EXERCISE OBJECTIVE
Look through the data below and count each line where the word "something" appears. Reply with the count alone.

SUPPLIED MATERIAL

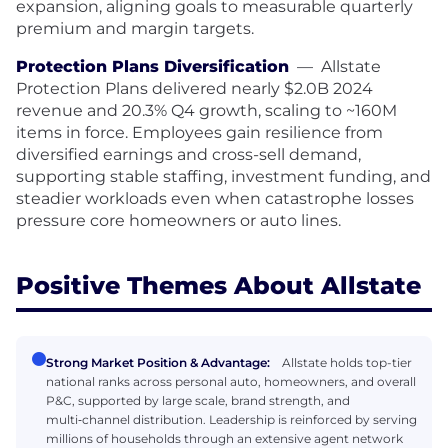
expansion, aligning goals to measurable quarterly
premium and margin targets.
Protection Plans Diversification
—
Allstate
Protection Plans delivered nearly $2.0B 2024
revenue and 20.3% Q4 growth, scaling to ~160M
items in force. Employees gain resilience from
diversified earnings and cross-sell demand,
supporting stable staffing, investment funding, and
steadier workloads even when catastrophe losses
pressure core homeowners or auto lines.
Positive Themes About Allstate
Strong Market Position & Advantage:
Allstate holds top-tier
national ranks across personal auto, homeowners, and overall
P&C, supported by large scale, brand strength, and
multi‑channel distribution. Leadership is reinforced by serving
millions of households through an extensive agent network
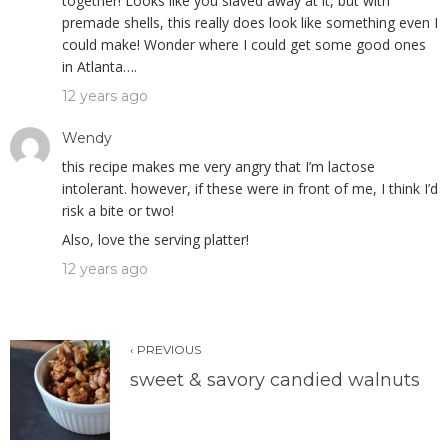
together! Looks like you slaved away at it, but with
premade shells, this really does look like something even I
could make! Wonder where I could get some good ones
in Atlanta….
12 years ago
Wendy
this recipe makes me very angry that I’m lactose
intolerant. however, if these were in front of me, I think I’d
risk a bite or two!
Also, love the serving platter!
12 years ago
‹ PREVIOUS
sweet & savory candied walnuts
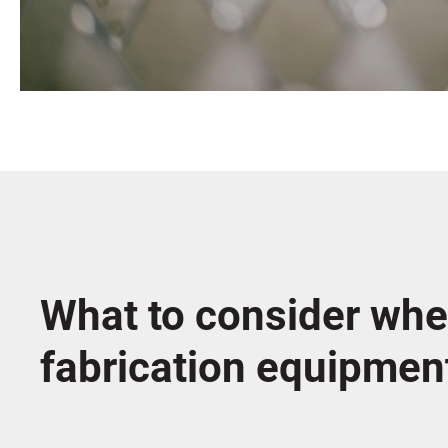
What to consider whe
fabrication equipmen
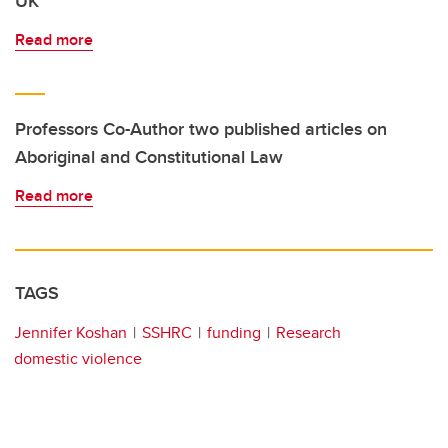
UK
Read more
Professors Co-Author two published articles on
Aboriginal and Constitutional Law
Read more
TAGS
Jennifer Koshan
SSHRC
funding
Research
domestic violence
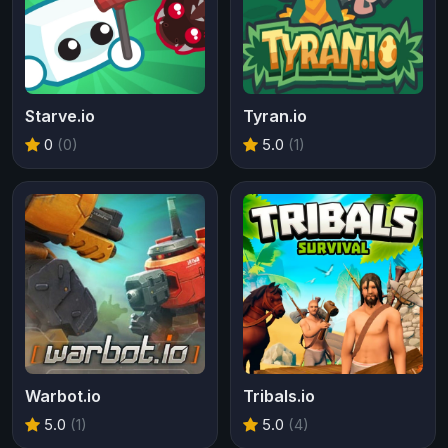
Starve.io
Tyran.io
0
(0)
5.0
(1)
Warbot.io
Tribals.io
5.0
(1)
5.0
(4)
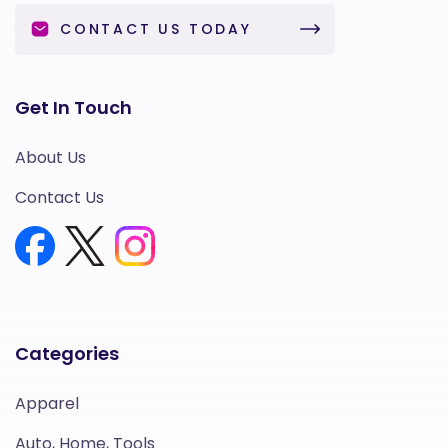
CONTACT US TODAY
Get In Touch
About Us
Contact Us
Categories
Apparel
Auto, Home, Tools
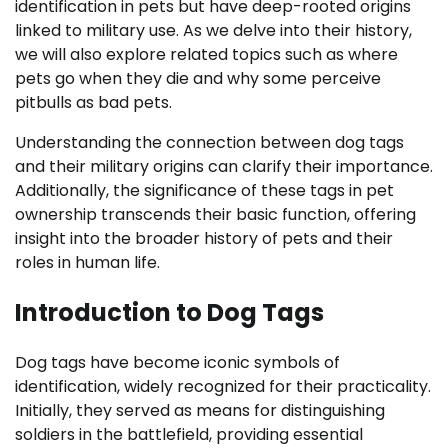
identification in pets but have deep-rooted origins
linked to military use. As we delve into their history,
we will also explore related topics such as where
pets go when they die and why some perceive
pitbulls as bad pets.
Understanding the connection between dog tags
and their military origins can clarify their importance.
Additionally, the significance of these tags in pet
ownership transcends their basic function, offering
insight into the broader history of pets and their
roles in human life.
Introduction to Dog Tags
Dog tags have become iconic symbols of
identification, widely recognized for their practicality.
Initially, they served as means for distinguishing
soldiers in the battlefield, providing essential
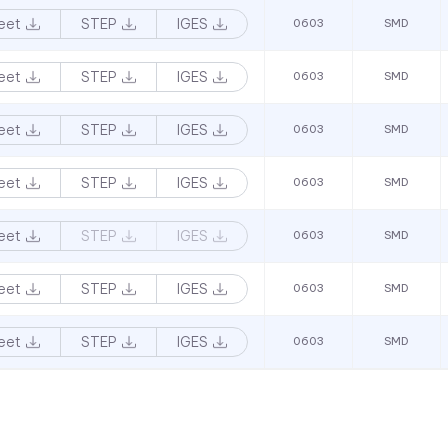
eet
STEP
IGES
0603
SMD
eet
STEP
IGES
0603
SMD
eet
STEP
IGES
0603
SMD
eet
STEP
IGES
0603
SMD
eet
STEP
IGES
0603
SMD
eet
STEP
IGES
0603
SMD
eet
STEP
IGES
0603
SMD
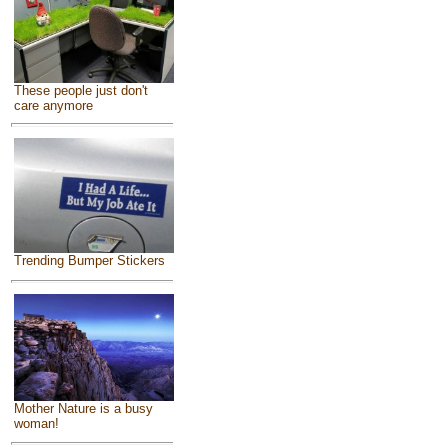
These people just don't
care anymore
Trending Bumper Stickers
Mother Nature is a busy
woman!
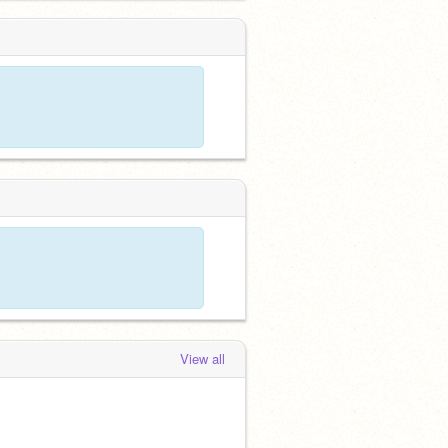
 months, 3 weeks ago
View all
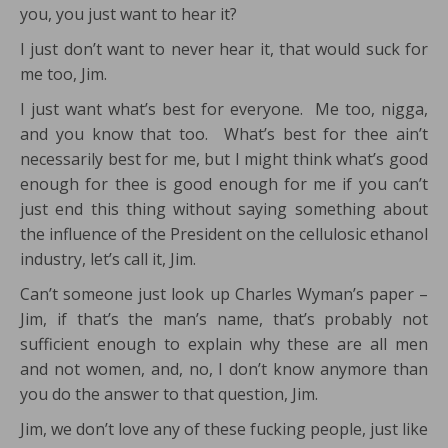
you, you just want to hear it?
I just don’t want to never hear it, that would suck for
me too, Jim.
I just want what’s best for everyone. Me too, nigga,
and you know that too. What’s best for thee ain’t
necessarily best for me, but I might think what’s good
enough for thee is good enough for me if you can’t
just end this thing without saying something about
the influence of the President on the cellulosic ethanol
industry, let’s call it, Jim.
Can’t someone just look up Charles Wyman’s paper –
Jim, if that’s the man’s name, that’s probably not
sufficient enough to explain why these are all men
and not women, and, no, I don’t know anymore than
you do the answer to that question, Jim.
Jim, we don’t love any of these fucking people, just like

TASK RESPONSE
2